From Adam Zagajewski's Essays: Slight Exaggeration


In the monumental four-volume anthology of French poetry edited by Jerzy Lisowski and completed after his death, I find a poem whose history is somehow near to me; its author is Gilbert Lely, and the title is “Word and Cold.” Gilbert Lely. Gilbert Lely was a writer linked to surrealism, known—as I read in the encyclopedia—for his erotic poems as well as for a highly regarded biography of Sade. But I know just the one poem, and that’s all I’ll mention here. A Polish version of this poem turned up in the anthology of French poetry, as translated by Konstanty Jelenski. I remember that Jelenski found this poem in yet another anthology, Une anthologie de la poésie française, published by Jean-François Revel in December 1985. The poem struck him, and he gave his translation to the Polish journal Literary Notebooks. I’ll give an excerpt from this—truly beautiful—poem, in which the author (speaker) visits his own grave as he strolls through autumnal Paris. 

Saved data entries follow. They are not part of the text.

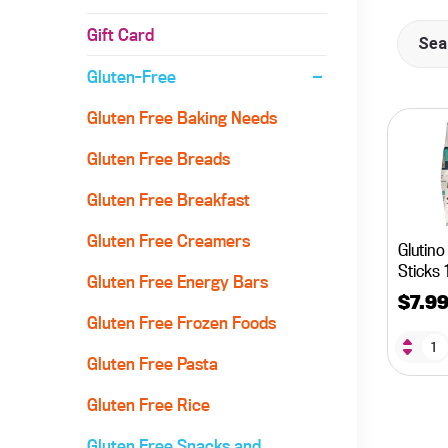
Gift Card
Gluten-Free
Gluten Free Baking Needs
Gluten Free Breads
Gluten Free Breakfast
Gluten Free Creamers
Glutino
Sticks 
Gluten Free Energy Bars
$
7.9
Gluten Free Frozen Foods
Gluten Free Pasta
Gluten Free Rice
Gluten Free Snacks and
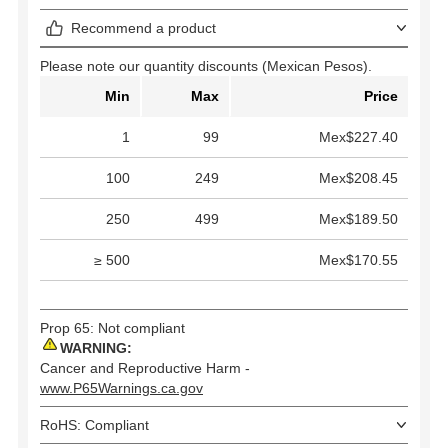
Recommend a product
Please note our quantity discounts (Mexican Pesos).
Min
Max
Price
1
99
Mex$227.40
100
249
Mex$208.45
250
499
Mex$189.50
≥ 500
Mex$170.55
Prop 65: Not compliant
WARNING:
Cancer and Reproductive Harm -
www.P65Warnings.ca.gov
RoHS: Compliant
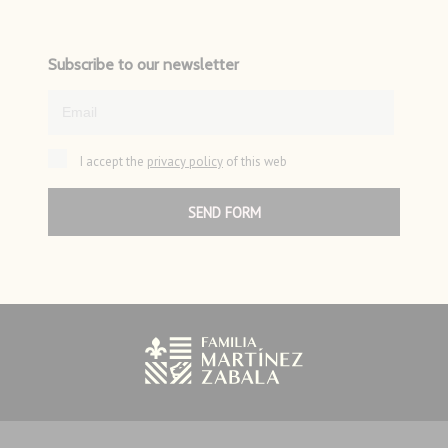
Subscribe to our newsletter
I accept the
privacy policy
of this web
SEND FORM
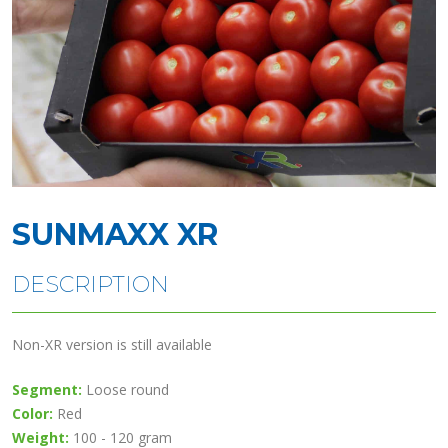
SUNMAXX XR
DESCRIPTION
Non-XR version is still available
Segment:
Loose round
Color:
Red
Weight:
100 - 120 gram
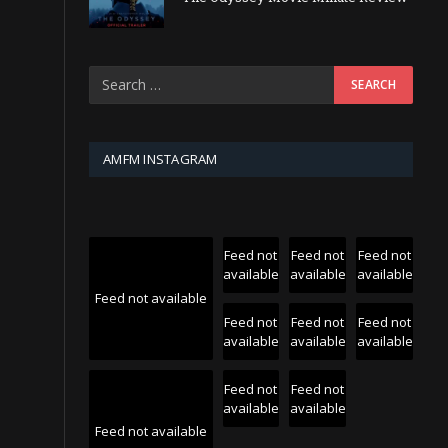
AMFM INSTAGRAM
Feed not
Feed not
Feed not
available
available
available
Feed not available
Feed not
Feed not
Feed not
available
available
available
Feed not
Feed not
available
available
Feed not available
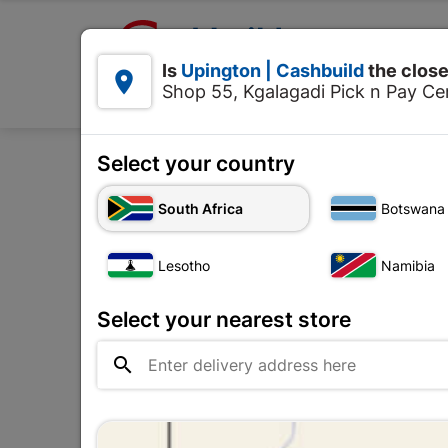

Upington | Cashbuild:
Is
Upington | Cashbuild
the close


Shop 55, Kgalagadi Pick n Pay Cen
Products
Select your country
Home
Tools & 
South Africa
Botswana
Lesotho
Namibia
Select your nearest store

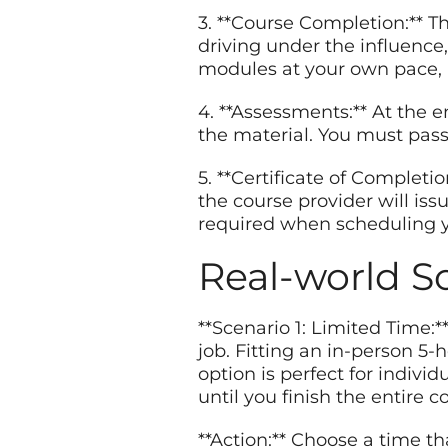
3. **Course Completion:** Th
driving under the influence
modules at your own pace, b
4. **Assessments:** At the 
the material. You must pass
5. **Certificate of Completi
the course provider will issu
required when scheduling y
Real-world S
**Scenario 1: Limited Time:
job. Fitting an in-person 5
option is perfect for indivi
until you finish the entire c
**Action:** Choose a time th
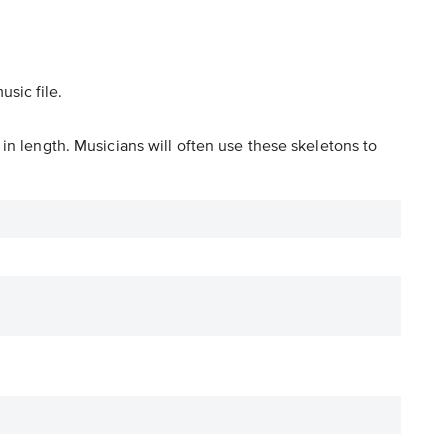
usic file.
in length. Musicians will often use these skeletons to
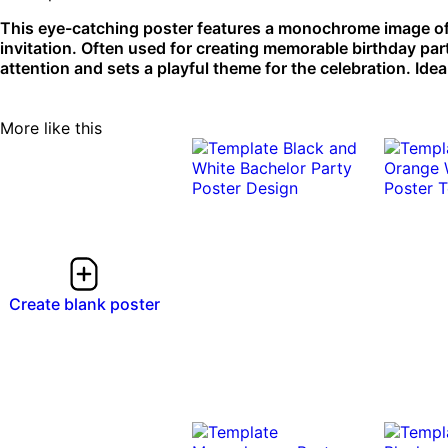
This eye-catching poster features a monochrome image of
invitation. Often used for creating memorable birthday pa
attention and sets a playful theme for the celebration. Ideal
More like this
Create blank poster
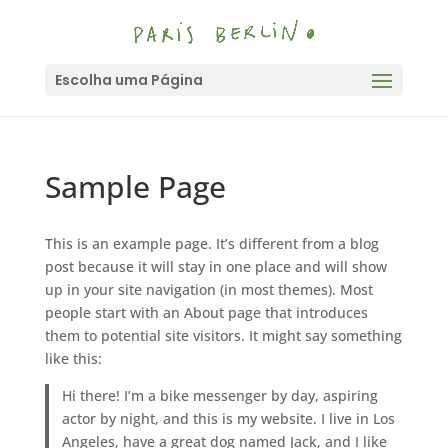
Escolha uma Página
Sample Page
This is an example page. It’s different from a blog
post because it will stay in one place and will show
up in your site navigation (in most themes). Most
people start with an About page that introduces
them to potential site visitors. It might say something
like this:
Hi there! I’m a bike messenger by day, aspiring
actor by night, and this is my website. I live in Los
Angeles, have a great dog named Jack, and I like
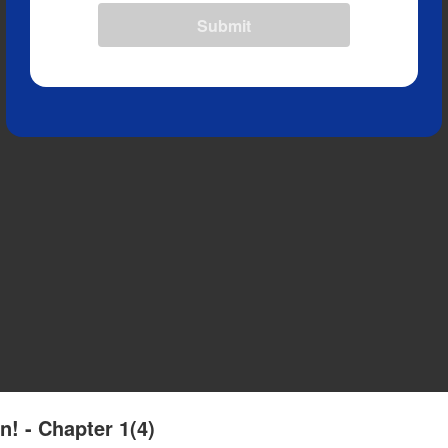
Submit
n! - Chapter 1(4)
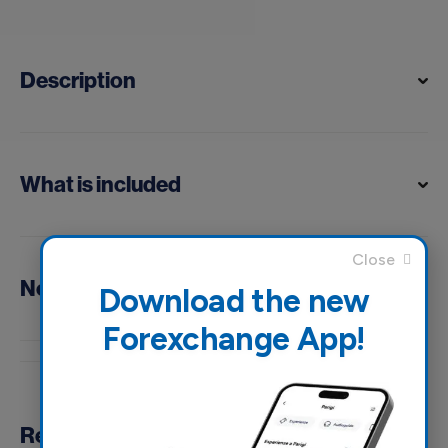
Description
What is included
Notes
Download the new
Forexchange App!
Reviews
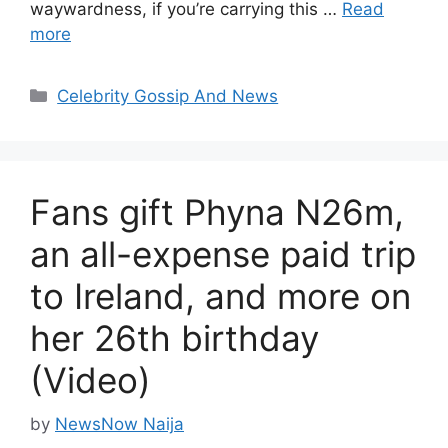
waywardness, if you’re carrying this …
Read
more
Categories
Celebrity Gossip And News
Fans gift Phyna N26m,
an all-expense paid trip
to Ireland, and more on
her 26th birthday
(Video)
by
NewsNow Naija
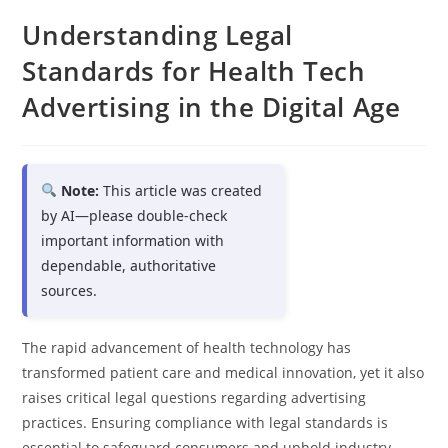
Understanding Legal
Standards for Health Tech
Advertising in the Digital Age
Note:
This article was created
by AI—please double-check
important information with
dependable, authoritative
sources.
The rapid advancement of health technology has
transformed patient care and medical innovation, yet it also
raises critical legal questions regarding advertising
practices. Ensuring compliance with legal standards is
essential to safeguard consumers and uphold industry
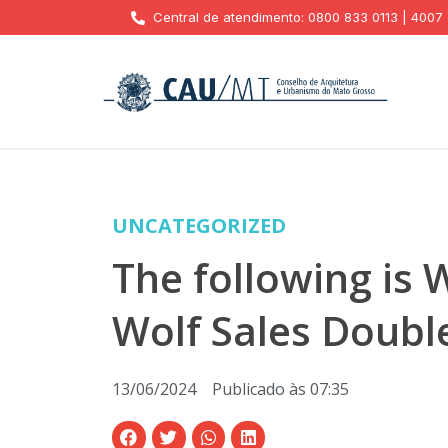
Central de atendimento: 0800 833 0113 | 4007
UNCATEGORIZED
The following is
Wolf Sales Doubl
13/06/2024
Publicado às
07:35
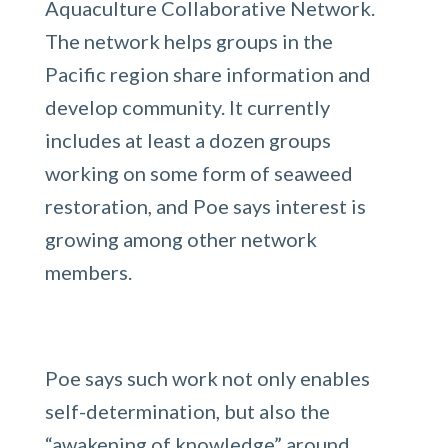
Aquaculture Collaborative Network.
The network helps groups in the
Pacific region share information and
develop community. It currently
includes at least a dozen groups
working on some form of seaweed
restoration, and Poe says interest is
growing among other network
members.
Poe says such work not only enables
self-determination, but also the
“awakening of knowledge” around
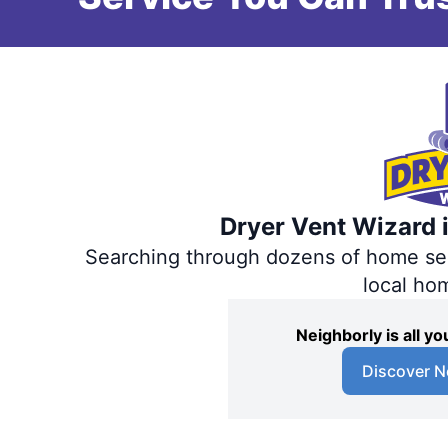
Dryer Vent Wizard i
Searching through dozens of home servi
local ho
Neighborly is all 
Discover N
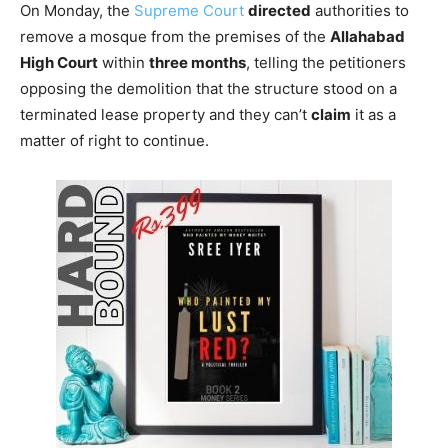
On Monday, the
Supreme Court
directed
authorities to
remove a mosque from the premises of the
Allahabad
High Court
within
three months
, telling the petitioners
opposing the demolition that the structure stood on a
terminated lease property and they can’t
claim
it as a
matter of right to continue.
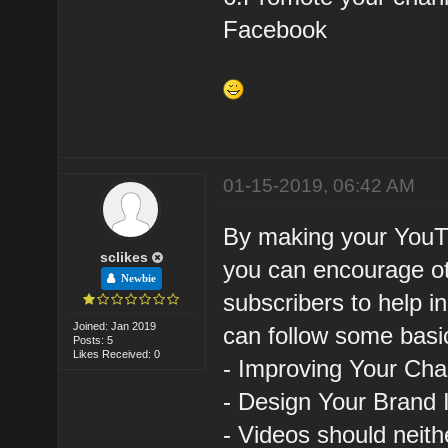
Facebook
01-15-2019, 06:42 AM
By making your YouTu
sclikes
you can encourage ot
Newbie
subscribers to help i
Joined: Jan 2019
can follow some basic
Posts: 5
Likes Received: 0
- Improving Your Ch
- Design Your Brand 
- Videos should neith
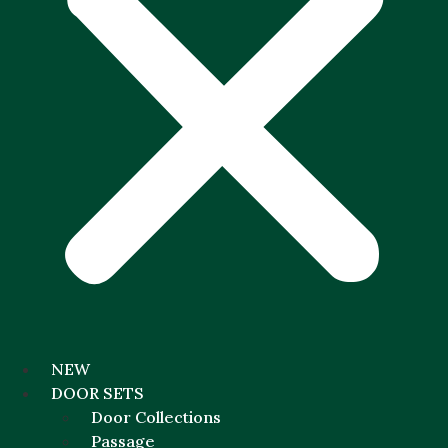
NEW
DOOR SETS
Door Collections
Passage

It’s still empty, waiting in the cemetery at Montmartre:  
Looking at my gravestone, with no year or name etched in gold, 
A strange thought came to me; living, I have no covers, 
Persephone’s recruit, momentarily on leave. 
Tomorrow I’ll be bound in that Albigensian granite. 
Then I thought of my book: every sentence written differently so many times, 
Since the unexpressed requires long resistance. 
And this poem’s thought: less relentless than life, 
it permits me to start yet again. 


Now, reading this poem, I recall the exact location of the Montmartre cemetery, lying in wait beneath that famed Parisian hill. Up above, buses deliver Japanese tourists, and other nationalities, too, who make the obligatory stop at the Moulin Rouge cabaret. Still higher, at the very top, a crowd always gathers at the place du Tertre, seeking some hint of a vanished atmosphere, of an era when hungry young artists—some later became millionaires—made their homes in this district. And now, in the cold and quiet of white stones, smooth marble, the cemetery waits patiently, like a spider hiding in the corner of an elegant room. And Gilbert Lely, already old (his dates are 1904–85), both a surrealist and a bourgeois (since only a bourgeois would have his grave site waiting in this prime location), visits his future and final address. Surrealist and bourgeois, not such an unlikely combination, perhaps in fact ideal.